MATERIAL FOR THE TASK:
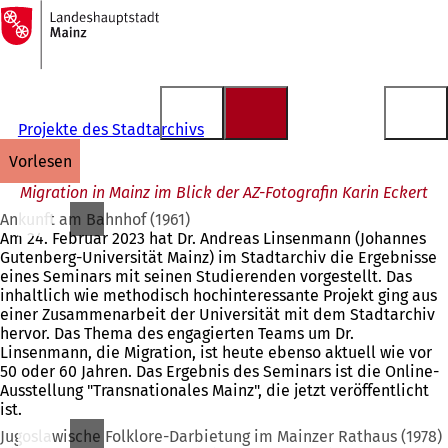
Zur
Startseite
Inhalt anspringen
Projekte des Stadtarchivs
vorlesen
Migration in Mainz im Blick der AZ-Fotografin Karin Eckert
Ankunft am Bahnhof (1961)
Am 24. Februar 2023 hat Dr. Andreas Linsenmann (Johannes
Gutenberg-Universität Mainz) im Stadtarchiv die Ergebnisse
eines Seminars mit seinen Studierenden vorgestellt. Das
inhaltlich wie methodisch hochinteressante Projekt ging aus
einer Zusammenarbeit der Universität mit dem Stadtarchiv
hervor. Das Thema des engagierten Teams um Dr.
Linsenmann, die Migration, ist heute ebenso aktuell wie vor
50 oder 60 Jahren. Das Ergebnis des Seminars ist die Online-
Ausstellung "Transnationales Mainz", die jetzt veröffentlicht
ist.
Jugoslawische Folklore-Darbietung im Mainzer Rathaus (1978)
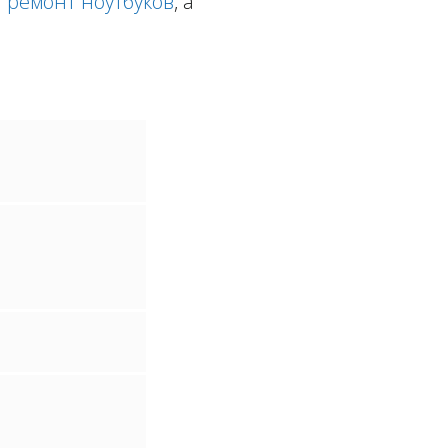
а
ремонт ноутбуков
, а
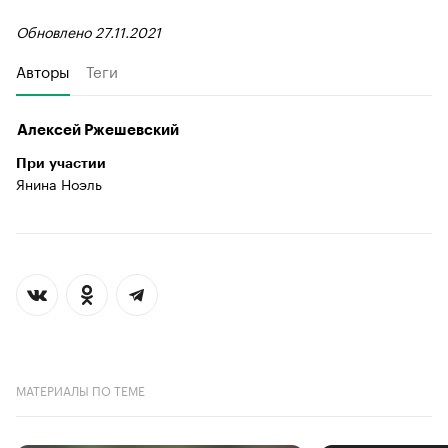
Обновлено 27.11.2021
Авторы
Теги
Алексей Ржешевский
При участии
Янина Ноэль
МАТЕРИАЛЫ ПО ТЕМЕ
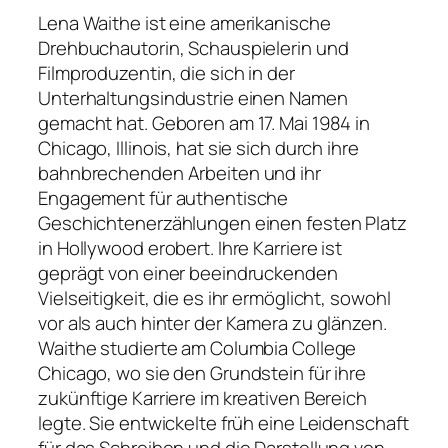
Lena Waithe ist eine amerikanische
Drehbuchautorin, Schauspielerin und
Filmproduzentin, die sich in der
Unterhaltungsindustrie einen Namen
gemacht hat. Geboren am 17. Mai 1984 in
Chicago, Illinois, hat sie sich durch ihre
bahnbrechenden Arbeiten und ihr
Engagement für authentische
Geschichtenerzählungen einen festen Platz
in Hollywood erobert. Ihre Karriere ist
geprägt von einer beeindruckenden
Vielseitigkeit, die es ihr ermöglicht, sowohl
vor als auch hinter der Kamera zu glänzen.
Waithe studierte am Columbia College
Chicago, wo sie den Grundstein für ihre
zukünftige Karriere im kreativen Bereich
legte. Sie entwickelte früh eine Leidenschaft
für das Schreiben und die Darstellung von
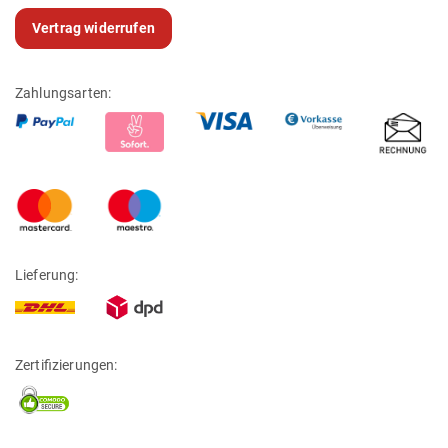
Vertrag widerrufen
Zahlungsarten:
Lieferung:
Zertifizierungen:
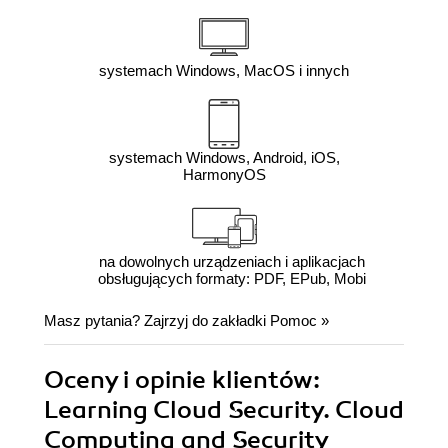
systemach Windows, MacOS i innych
systemach Windows, Android, iOS,
HarmonyOS
na dowolnych urządzeniach i aplikacjach
obsługujących formaty: PDF, EPub, Mobi
Masz pytania? Zajrzyj do zakładki
Pomoc
»
Oceny i opinie klientów:
Learning Cloud Security. Cloud
Computing and Security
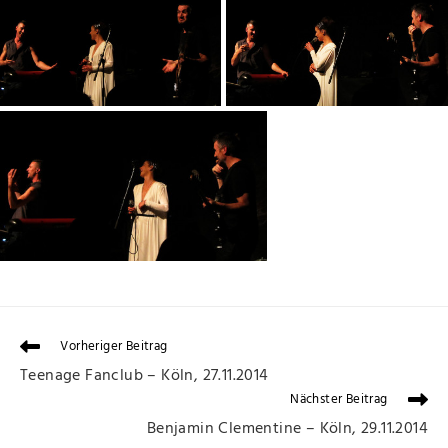
Vorheriger Beitrag
Teenage Fanclub – Köln, 27.11.2014
Nächster Beitrag
Benjamin Clementine – Köln, 29.11.2014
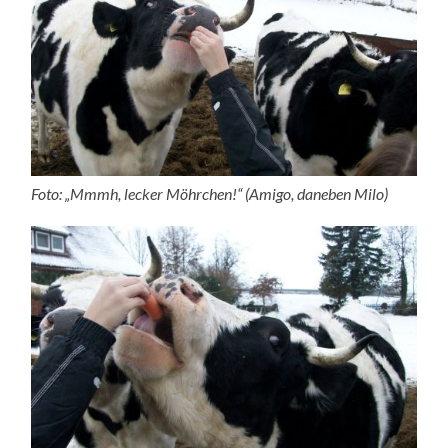
Foto: „Mmmh, lecker Möhrchen!“ (Amigo, daneben Milo)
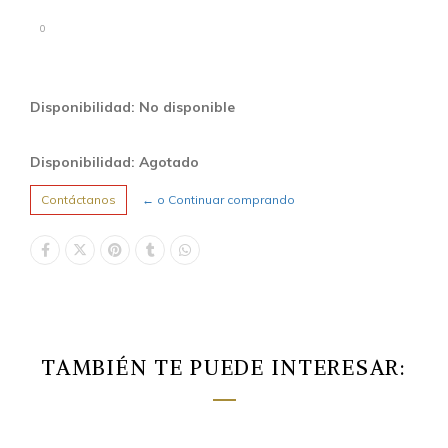
0
Disponibilidad: No disponible
Disponibilidad: Agotado
Contáctanos
← o Continuar comprando
TAMBIÉN TE PUEDE INTERESAR:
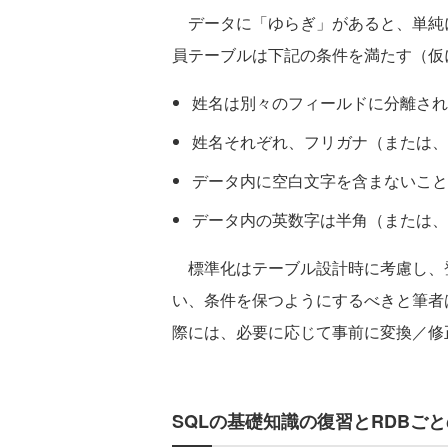
データに「ゆらぎ」があると、単純
員テーブルは下記の条件を満たす（仮
姓名は別々のフィールドに分離され
姓名それぞれ、フリガナ（または、
データ内に空白文字を含まないこと
データ内の英数字は半角（または、
標準化はテーブル設計時に考慮し、
い、条件を保つようにするべきと筆者
際には、必要に応じて事前に変換／修
SQLの基礎知識の復習とRDBご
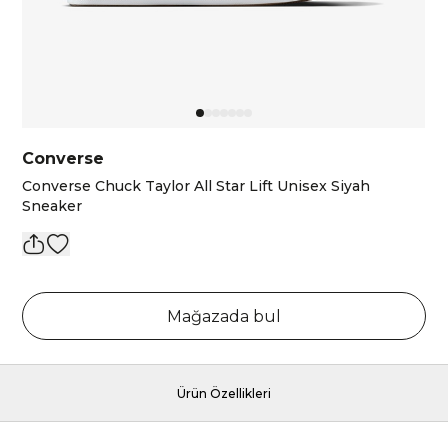
Converse
Converse Chuck Taylor All Star Lift Unisex Siyah
Sneaker
Mağazada bul
Ürün Özellikleri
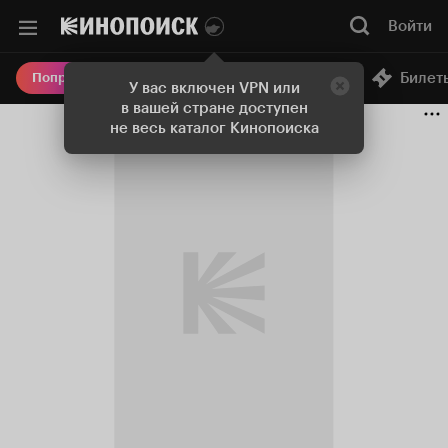
Войти
Онлайн-кинотеатр
Билет
Попробовать Плюс
У вас включен VPN или
в вашей стране доступен
не весь каталог Кинопоиска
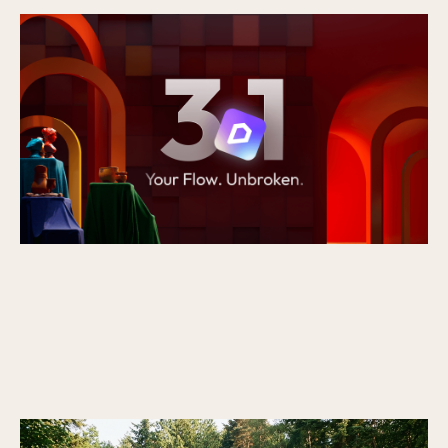
Nouveautés de la version D5 3.1 : du rendu à
une plateforme de présentation complète
Publié le
17/7/2026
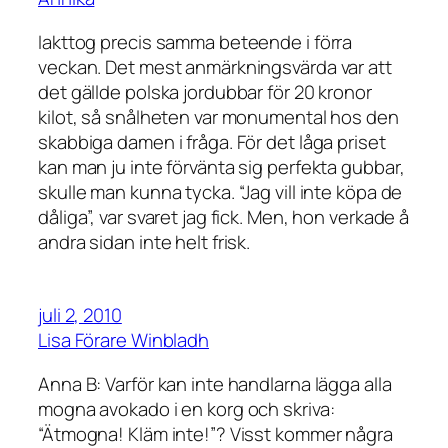
Iakttog precis samma beteende i förra
veckan. Det mest anmärkningsvärda var att
det gällde polska jordubbar för 20 kronor
kilot, så snålheten var monumental hos den
skabbiga damen i fråga. För det låga priset
kan man ju inte förvänta sig perfekta gubbar,
skulle man kunna tycka. “Jag vill inte köpa de
dåliga”, var svaret jag fick. Men, hon verkade å
andra sidan inte helt frisk.
juli 2, 2010
Lisa Förare Winbladh
Anna B: Varför kan inte handlarna lägga alla
mogna avokado i en korg och skriva:
“Ätmogna! Kläm inte!”? Visst kommer några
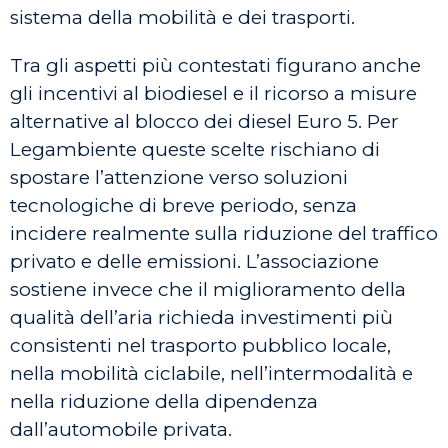
sistema della mobilità e dei trasporti.
Tra gli aspetti più contestati figurano anche
gli incentivi al biodiesel e il ricorso a misure
alternative al blocco dei diesel Euro 5. Per
Legambiente queste scelte rischiano di
spostare l’attenzione verso soluzioni
tecnologiche di breve periodo, senza
incidere realmente sulla riduzione del traffico
privato e delle emissioni. L’associazione
sostiene invece che il miglioramento della
qualità dell’aria richieda investimenti più
consistenti nel trasporto pubblico locale,
nella mobilità ciclabile, nell’intermodalità e
nella riduzione della dipendenza
dall’automobile privata.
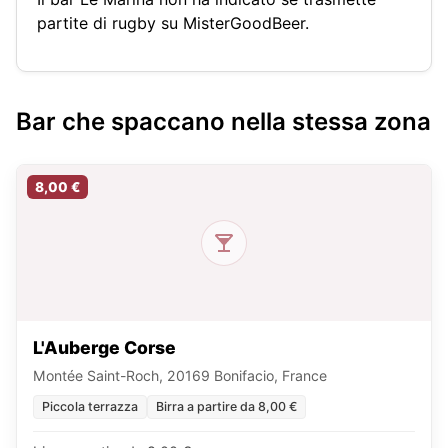
partite di rugby su MisterGoodBeer.
Bar che spaccano nella stessa zona
8,00 €
L'Auberge Corse
Montée Saint-Roch, 20169 Bonifacio, France
Piccola terrazza
Birra a partire da 8,00 €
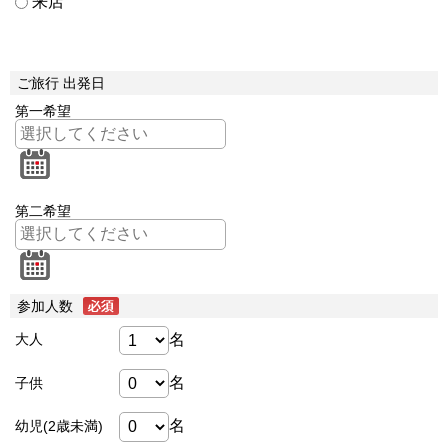
来店
ご旅行 出発日
第一希望
第二希望
参加人数
名
大人
名
子供
名
幼児(2歳未満)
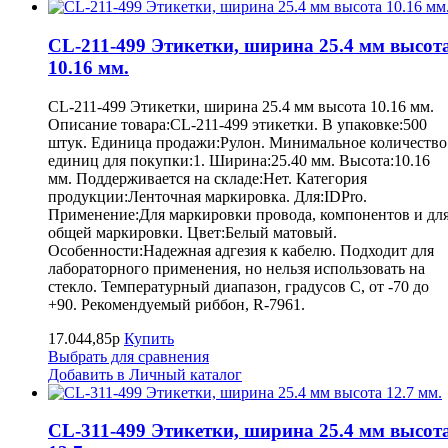
CL-211-499 Этикетки, ширина 25.4 мм высот
10.16 мм.
CL-211-499 Этикетки, ширина 25.4 мм высота 10.16 мм.
Описание товара:CL-211-499 этикетки. В упаковке:500
штук. Единица продажи:Рулон. Минимальное количество
единиц для покупки:1. Ширина:25.40 мм. Высота:10.16
мм. Поддерживается на складе:Нет. Категория
продукции:Ленточная маркировка. Для:IDPro.
Применение:Для маркировки провода, компонентов и дл
общей маркировки. Цвет:Белый матовый.
Особенности:Надежная адгезия к кабелю. Подходит для
лабораторного применения, но нельзя использовать на
стекло. Температурный диапазон, градусов С, от -70 до
+90. Рекомендуемый риббон, R-7961.
17.044,85р
Купить
Выбрать для сравнения
Добавить в Личный каталог
CL-311-499 Этикетки, ширина 25.4 мм высот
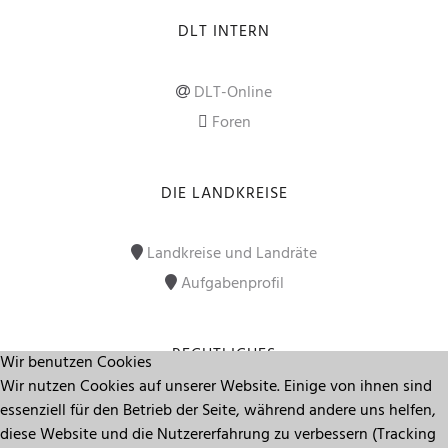
DLT INTERN
DLT-Online
Foren
DIE LANDKREISE
Landkreise und Landräte
Aufgabenprofil
RECHTLICHES
Wir benutzen Cookies
Wir nutzen Cookies auf unserer Website. Einige von ihnen sind
essenziell für den Betrieb der Seite, während andere uns helfen,
Impressum
diese Website und die Nutzererfahrung zu verbessern (Tracking
Datenschutz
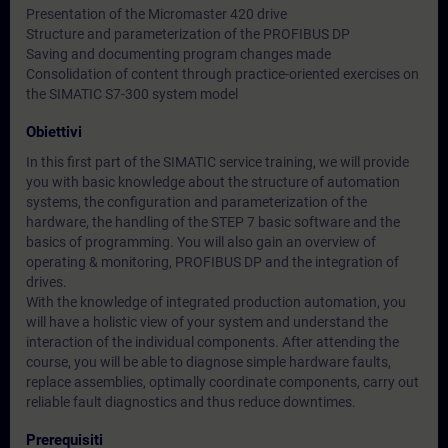
Presentation of the Micromaster 420 drive
Structure and parameterization of the PROFIBUS DP
Saving and documenting program changes made
Consolidation of content through practice-oriented exercises on
the SIMATIC S7-300 system model
Obiettivi
In this first part of the SIMATIC service training, we will provide
you with basic knowledge about the structure of automation
systems, the configuration and parameterization of the
hardware, the handling of the STEP 7 basic software and the
basics of programming. You will also gain an overview of
operating & monitoring, PROFIBUS DP and the integration of
drives.
With the knowledge of integrated production automation, you
will have a holistic view of your system and understand the
interaction of the individual components. After attending the
course, you will be able to diagnose simple hardware faults,
replace assemblies, optimally coordinate components, carry out
reliable fault diagnostics and thus reduce downtimes.
Prerequisiti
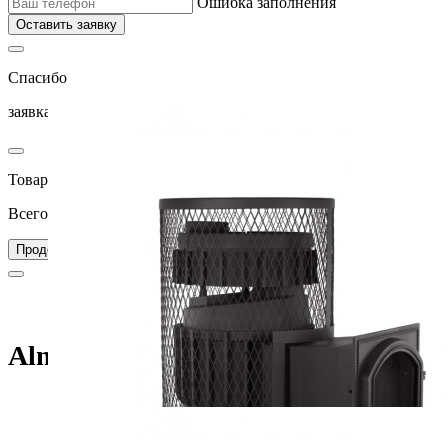
Ошибка заполнения
Оставить заявку
Спасибо
заявка успешно отправлена
Товар добавлен в корзину
Всего товаров в вашей корзине –
0
Перейти в корзину
Продолжить покупки
Главная
Каталог
Печи для бани
Alma (505) с сеткой (Fireway)
Alma (505) с сеткой (Fireway)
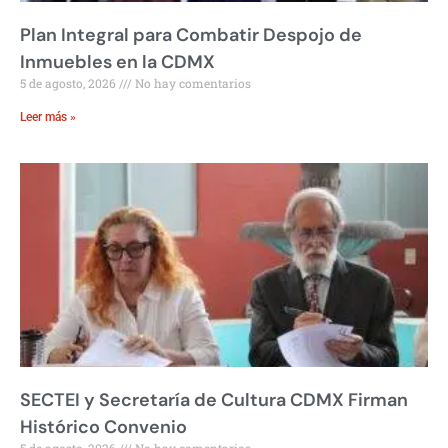
Plan Integral para Combatir Despojo de
Inmuebles en la CDMX
5 de agosto, 2026
No hay comentarios
Leer más »
SECTEI y Secretaría de Cultura CDMX Firman
Histórico Convenio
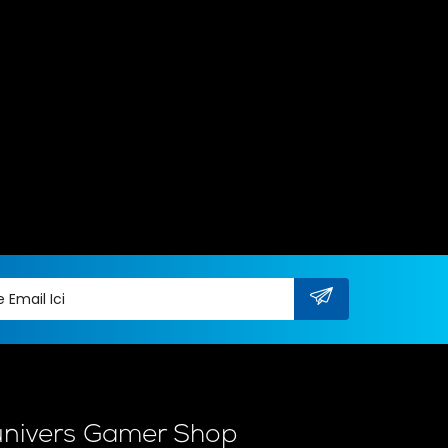
univers Gamer Shop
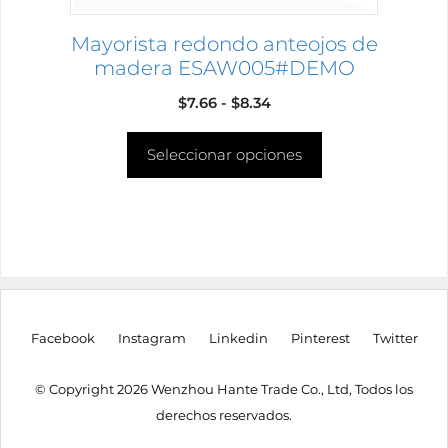
la
página
Mayorista redondo anteojos de
de
madera ESAW005#DEMO
producto
Rango
$
7.66
-
$
8.34
de
Seleccionar opciones
precios:
desde
$7.66
hasta
$8.34
Facebook
Instagram
Linkedin
Pinterest
Twitter
© Copyright 2026 Wenzhou Hante Trade Co., Ltd, Todos los
derechos reservados.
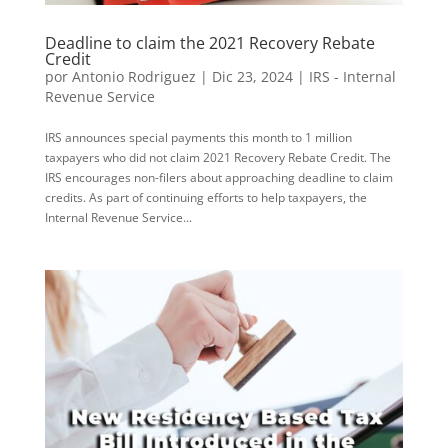
Deadline to claim the 2021 Recovery Rebate
Credit
por
Antonio Rodriguez
|
Dic 23, 2024
|
IRS - Internal
Revenue Service
IRS announces special payments this month to 1 million
taxpayers who did not claim 2021 Recovery Rebate Credit. The
IRS encourages non-filers about approaching deadline to claim
credits. As part of continuing efforts to help taxpayers, the
Internal Revenue Service...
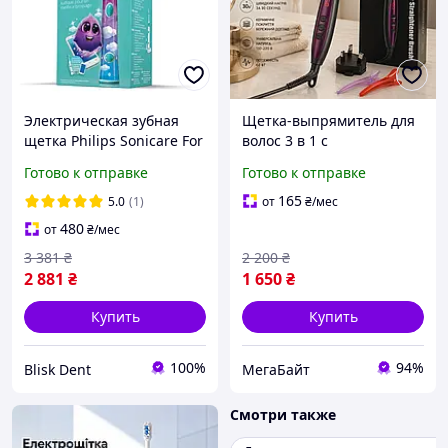
Электрическая зубная
Щетка-выпрямитель для
щетка Philips Sonicare For
волос 3 в 1 с
Kids для детей от 3-х лет с
керамическим
Готово к отправке
Готово к отправке
насадками синяя/розовая
покрытием, ионизацией,
12 режимов
165
5.0
(1)
от
₴
/мес
температуры, 60 Вт,
480
от
₴
/мес
нагрев за 30 секунд, 110
3 381
₴
2 200
₴
22
2 881
₴
1 650
₴
Купить
Купить
100%
94%
Blisk Dent
МегаБайт
Смотри также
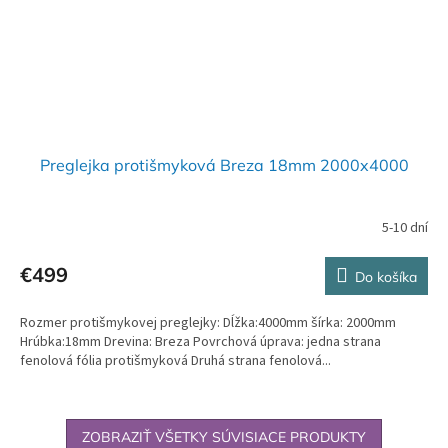
Preglejka protišmyková Breza 18mm 2000x4000
5-10 dní
€499
Do košíka
Rozmer protišmykovej preglejky: Dĺžka:4000mm šírka: 2000mm
Hrúbka:18mm Drevina: Breza Povrchová úprava: jedna strana
fenolová fólia protišmyková Druhá strana fenolová...
ZOBRAZIŤ VŠETKY SÚVISIACE PRODUKTY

EXERCISE DESCRIPTION: Copy out, from the material above, each line where the word "PROFIBUS" is present.

OUTPUT:
Structure and parameterization of the PROFIBUS DP
operating & monitoring, PROFIBUS DP and the integration of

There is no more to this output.